══ DATA FOR REVIEW ══

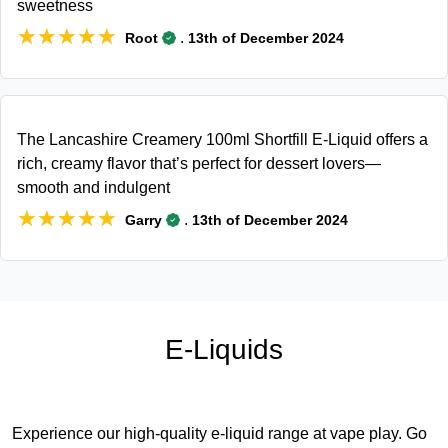
sweetness
★★★★★
★★★★★
.
Root
13th of December 2024
The Lancashire Creamery 100ml Shortfill E-Liquid offers a
rich, creamy flavor that’s perfect for dessert lovers—
smooth and indulgent
★★★★★
★★★★★
.
Garry
13th of December 2024
E-Liquids
Experience our high-quality e-liquid range at vape play. Go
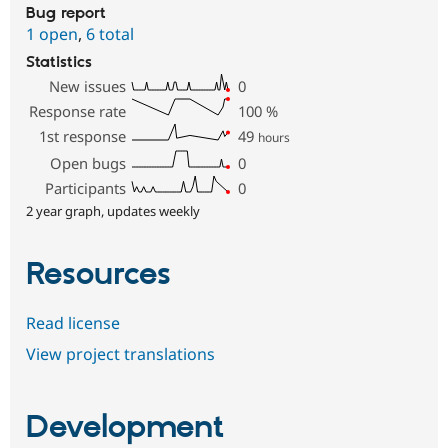
Bug report
1 open
,
6 total
Statistics
New issues
0
Response rate
100
%
1st response
49
hours
Open bugs
0
Participants
0
2 year graph, updates weekly
Resources
Read license
View project translations
Development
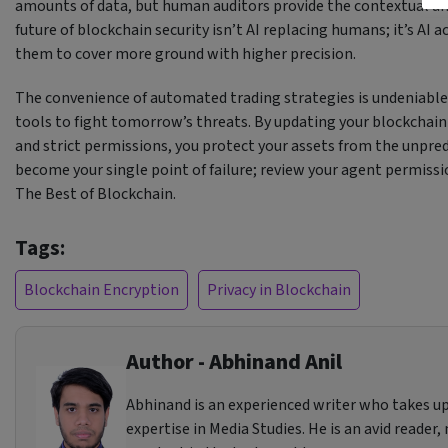
amounts of data, but human auditors provide the contextual u
future of blockchain security isn’t AI replacing humans; it’s AI 
them to cover more ground with higher precision.
The convenience of automated trading strategies is undeniable, 
tools to fight tomorrow’s threats. By updating your blockchai
and strict permissions, you protect your assets from the unpr
become your single point of failure; review your agent permiss
The Best of Blockchain.
Tags:
Blockchain Encryption
Privacy in Blockchain
Author - Abhinand Anil
Abhinand is an experienced writer who takes up
expertise in Media Studies. He is an avid reader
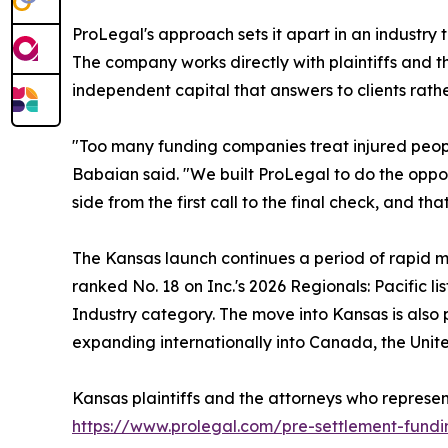
ProLegal's approach sets it apart in an industry 
The company works directly with plaintiffs and t
independent capital that answers to clients rathe
"Too many funding companies treat injured people
Babaian said. "We built ProLegal to do the opposi
side from the first call to the final check, and th
The Kansas launch continues a period of rapid
ranked No. 18 on Inc.'s 2026 Regionals: Pacific l
Industry category. The move into Kansas is also 
expanding internationally into Canada, the Unit
Kansas plaintiffs and the attorneys who repres
https://www.prolegal.com/pre-settlement-fundi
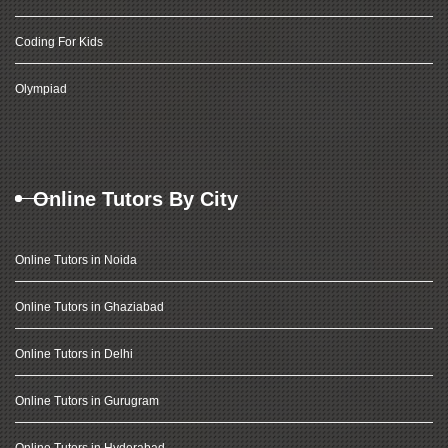
Coding For Kids
Olympiad
Online Tutors By City
Online Tutors in Noida
Online Tutors in Ghaziabad
Online Tutors in Delhi
Online Tutors in Gurugram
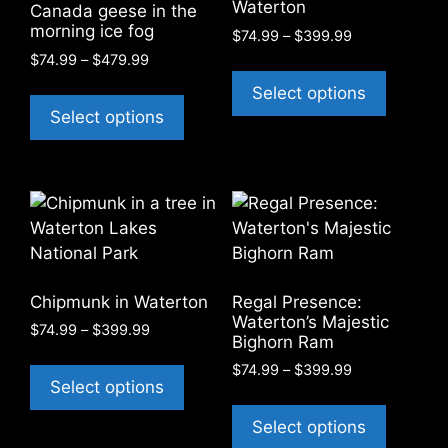
Waterton
Canada geese in the
the
the
morning ice fog
Price
$
74.99
–
$
399.99
product
product
range:
Price
$
74.99
–
$
479.99
This
page
page
$74.99
range:
This
product
Select options
through
$74.99
product
has
Select options
$399.99
through
has
multiple
$479.99
multiple
variants
variants.
The
The
options
options
may
may
be
be
chosen
Chipmunk in Waterton
Regal Presence:
chosen
on
Waterton’s Majestic
Price
$
74.99
–
$
399.99
on
the
Bighorn Ram
range:
This
the
product
Price
$
74.99
–
$
399.99
$74.99
product
Select options
product
page
range:
through
This
has
$74.99
$399.99
page
product
Select options
through
multiple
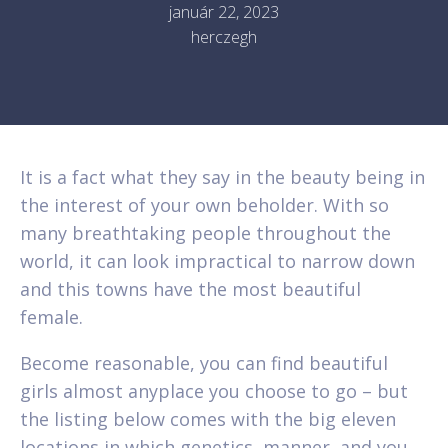
január 22, 2023
herczegh
It is a fact what they say in the beauty being in
the interest of your own beholder. With so
many breathtaking people throughout the
world, it can look impractical to narrow down
and this towns have the most beautiful
female.
Become reasonable, you can find beautiful
girls almost anyplace you choose to go – but
the listing below comes with the big eleven
locations in which genetics, manner, and you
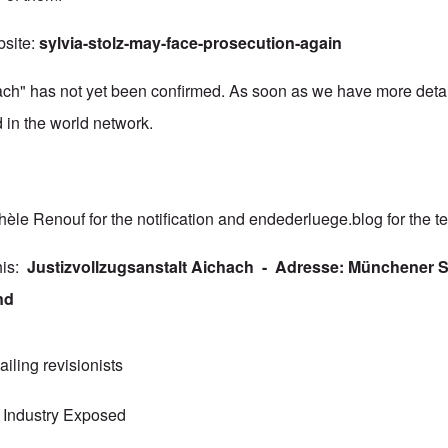
bsite:
sylvia-stolz-may-face-prosecution-again
ch" has not yet been confirmed. As soon as we have more detai
d in the world network.
hèle Renouf for the notification and
endederluege.blog
for the te
this:
Justizvollzugsanstalt Aichach - Adresse: Münchener St
nd
jailing revisionists
 Industry Exposed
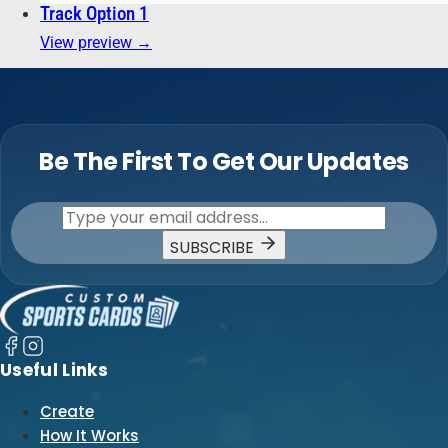
Track Option 1
View preview →
Be The First To Get Our Updates
SUBSCRIBE
Useful Links
Create
How It Works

═══

**TASK PROMPT**
Without the pictures, write out every line above exactly as it appears.

**RESPONSE AREA**
sweetness
★★★★★
★★★★★
.
Root
13th of December 2024
The Lancashire Creamery 100ml Shortfill E-Liquid offers a
rich, creamy flavor that’s perfect for dessert lovers—
smooth and indulgent
★★★★★
★★★★★
.
Garry
13th of December 2024
E-Liquids
Experience our high-quality e-liquid range at vape play. Go
Bug report
1 open
,
6 total
Statistics
New issues
0
Response rate
100
%
1st response
49
hours
Open bugs
0
Participants
0
2 year graph, updates weekly
Resources
Read license
View project translations
Development
amounts of data, but human auditors provide the contextual u
future of blockchain security isn’t AI replacing humans; it’s AI 
them to cover more ground with higher precision.
The convenience of automated trading strategies is undeniable, 
tools to fight tomorrow’s threats. By updating your blockchai
and strict permissions, you protect your assets from the unpr
become your single point of failure; review your agent permiss
The Best of Blockchain.
Tags:
Blockchain Encryption
Privacy in Blockchain
Author - Abhinand Anil
Abhinand is an experienced writer who takes up
expertise in Media Studies. He is an avid reader
ProLegal's approach sets it apart in an industry 
The company works directly with plaintiffs and t
independent capital that answers to clients rathe
"Too many funding companies treat injured people
Babaian said. "We built ProLegal to do the opposi
side from the first call to the final check, and th
The Kansas launch continues a period of rapid
ranked No. 18 on Inc.'s 2026 Regionals: Pacific l
Industry category. The move into Kansas is also 
expanding internationally into Canada, the Unit
Kansas plaintiffs and the attorneys who repres
https://www.prolegal.com/pre-settlement-fundi
Coding For Kids
Olympiad
Online Tutors By City
Online Tutors in Noida
Online Tutors in Ghaziabad
Online Tutors in Delhi
Online Tutors in Gurugram
Waterton
Canada geese in the
the
the
morning ice fog
Price
$
74.99
–
$
399.99
product
product
range:
Price
$
74.99
–
$
479.99
This
page
page
$74.99
range:
This
product
Select options
through
$74.99
product
has
Select options
$399.99
through
has
multiple
$479.99
multiple
variants
variants.
The
The
options
options
may
may
be
be
chosen
Chipmunk in Waterton
Regal Presence:
chosen
on
Waterton’s Majestic
Price
$
74.99
–
$
399.99
on
the
Bighorn Ram
range:
This
the
product
Price
$
74.99
–
$
399.99
$74.99
product
Select options
product
page
range:
through
This
has
$74.99
$399.99
page
product
Select options
through
multiple
január 22, 2023
herczegh
It is a fact what they say in the beauty being in
the interest of your own beholder. With so
many breathtaking people throughout the
world, it can look impractical to narrow down
and this towns have the most beautiful
female.
Become reasonable, you can find beautiful
girls almost anyplace you choose to go – but
the listing below comes with the big eleven
locations in which genetics, manner, and you
bsite:
sylvia-stolz-may-face-prosecution-again
ch" has not yet been confirmed. As soon as we have more detai
d in the world network.
hèle Renouf for the notification and
endederluege.blog
for the te
this:
Justizvollzugsanstalt Aichach - Adresse: Münchener St
nd
jailing revisionists
 Industry Exposed
Track Option 1
View preview →
Be The First To Get Our Updates
SUBSCRIBE
Useful Links
Create
How It Works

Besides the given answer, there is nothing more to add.